Even with deals now in place with multiple major labels, access isn’t automatic. As of now, very few major artists or estates have publicly confirmed that they’ll be opting in. Within the Warner system alone, no major artist or estate that I’m aware of has definitively confirmed that they’re game - not Charli XCX, Dua Lipa, Bruno Mars, Cardi B, Prince, Fleetwood Mac, Green Day, Madonna, Led Zeppelin, Ramones, Otis Redding, Aretha Franklin, Frank Sinatra, Ray Charles… I could go on and on.
And that’s before you get to the long list of genre-defining artists outside of those deals, or artists who may simply choose not to participate at all. Whether it’s Beyoncé, Kendrick Lamar, Bad Bunny, Billie Eilish, Jay-Z, The Beatles, Elvis Presley, Michael Jackson, Stevie Wonder - you get the idea.
The reason the “train on everything” platforms had us gasping and clutching our pearls every few weeks at how relatively dope some of the gen AI music was getting, while the brand-safer platforms paled in comparison, had everything to do with the fact that the former trained across pretty much all of our genius, messy, virtuosic, unpredictable, genuine artists.
My hunch is that if you start removing even a chunk of that material from their training datasets, the output could feel much further removed from the best of human musicality.
You don’t get drums that swing like that. Or a horn section that pops like that. Or amazing vocals like that by accident or by training on anything less than the best music by the best artists the world has ever known. Those things aren’t abstractions. They’re the accumulation of very specific musical decisions, made by very extraordinary people, over time.
This isn’t to suggest that models trained on licensed datasets won’t eventually get more inclusive and qualitatively richer - they almost certainly will - but the path and timeline are fuzzy.
Whether major artists can be lured in at scale, through label pressure or financial incentives, is still an open question. And there’s no clear public information about what artists actually get in return.
Let me be clear. I’m not arguing that some grand war against the music robots has been won, leaving them forever in the “friend-zone”.
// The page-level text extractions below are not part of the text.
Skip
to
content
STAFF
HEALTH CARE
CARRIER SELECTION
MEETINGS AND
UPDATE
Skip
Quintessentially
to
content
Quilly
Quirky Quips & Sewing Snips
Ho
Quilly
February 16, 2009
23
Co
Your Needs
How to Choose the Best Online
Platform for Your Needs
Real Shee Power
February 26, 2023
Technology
I’m writing this at a snapshot in time, about a subject that’s moving at breakneck speed. So while the general anxiety about whether gen AI music will have our heads on a pike by Spring has eased a bit, the situation remains fluid, and we’re still very early in understanding the longer-term effects these platforms will have on companies like ours, and on music creators more broadly.
The dust will settle at some point on the whole Suno/Udio/labels saga and the related legal questions. New AI music platforms and tools will continue to emerge, and brands, agencies, and creators will keep finding new ways to use them. Our collective taste will evolve, and the line between human-made and AI-generated music will blur.
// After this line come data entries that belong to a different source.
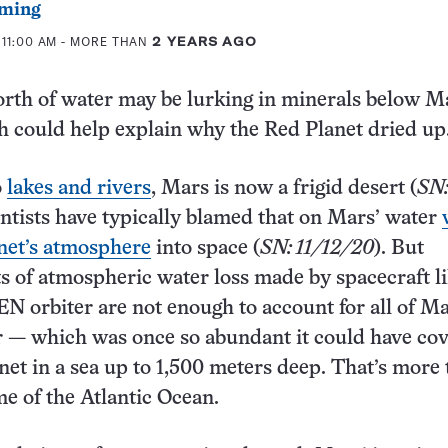
ming
 11:00 AM
- MORE THAN
2 YEARS AGO
rth of water may be lurking in minerals below M
h could help explain why the Red Planet dried up
o
lakes and rivers
, Mars is now a frigid desert (
SN
entists have typically blamed that on Mars’ water
anet’s atmosphere
into space (
SN: 11/12/20
). But
 of atmospheric water loss made by spacecraft l
orbiter are not enough to account for all of Ma
r — which was once so abundant it could have co
net in a sea up to 1,500 meters deep. That’s more
me of the Atlantic Ocean.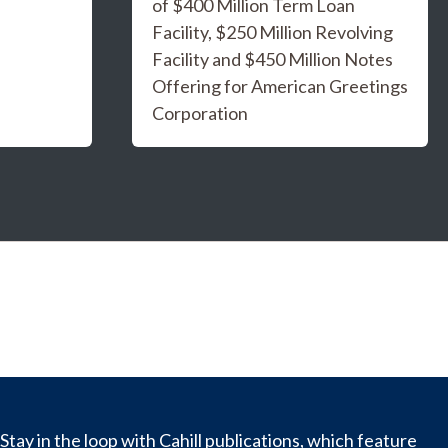
of $400 Million Term Loan
Facility, $250 Million Revolving
Facility and $450 Million Notes
Offering for American Greetings
Corporation
Stay in the loop with Cahill publications, which feature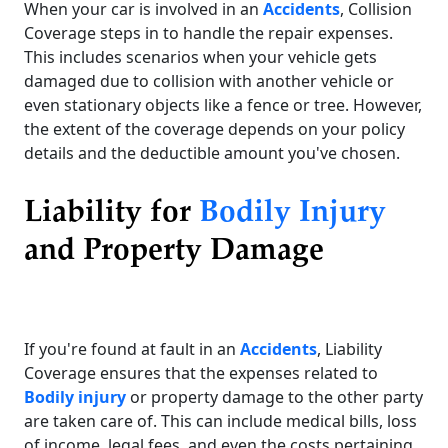
When your car is involved in an
Accidents
, Collision
Coverage steps in to handle the repair expenses.
This includes scenarios when your vehicle gets
damaged due to collision with another vehicle or
even stationary objects like a fence or tree. However,
the extent of the coverage depends on your policy
details and the deductible amount you've chosen.
Liability for
Bodily Injury
and Property Damage
If you're found at fault in an
Accidents
, Liability
Coverage ensures that the expenses related to
Bodily injury
or property damage to the other party
are taken care of. This can include medical bills, loss
of income, legal fees, and even the costs pertaining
But even if we get to a point where gen AI music is genuinely great and fully brand-safe, I doubt that will magically solve the hardest part of our job. Music still has to be interpreted, shaped, and pushed until it actually works for a specific brand, a specific moment, and a specific audience.
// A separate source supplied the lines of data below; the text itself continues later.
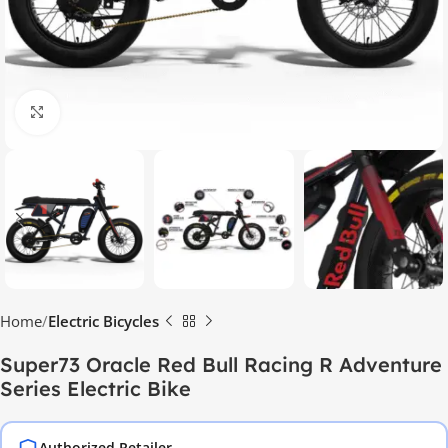
Click to enlarge
Home
Electric Bicycles
Super73 Oracle Red Bull Racing R Adventure
Series Electric Bike
Authorized Retailer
That’s the part of the process we spend most of our time on, working closely with incredible artists and collaborators to turn raw ideas into something that really resonates.
It’s hard for me to imagine that kind of creative instinct coming purely from datasets and prompts. I suspect a lot of it will still come from real conversations, real ears, real taste, and real people who’ve spent years living their craft.
So, for now, I’m feeling pretty good about the idea that there will continue to be creative folks at brands and agencies who recognize and value that difference. Optimistic? We shall see.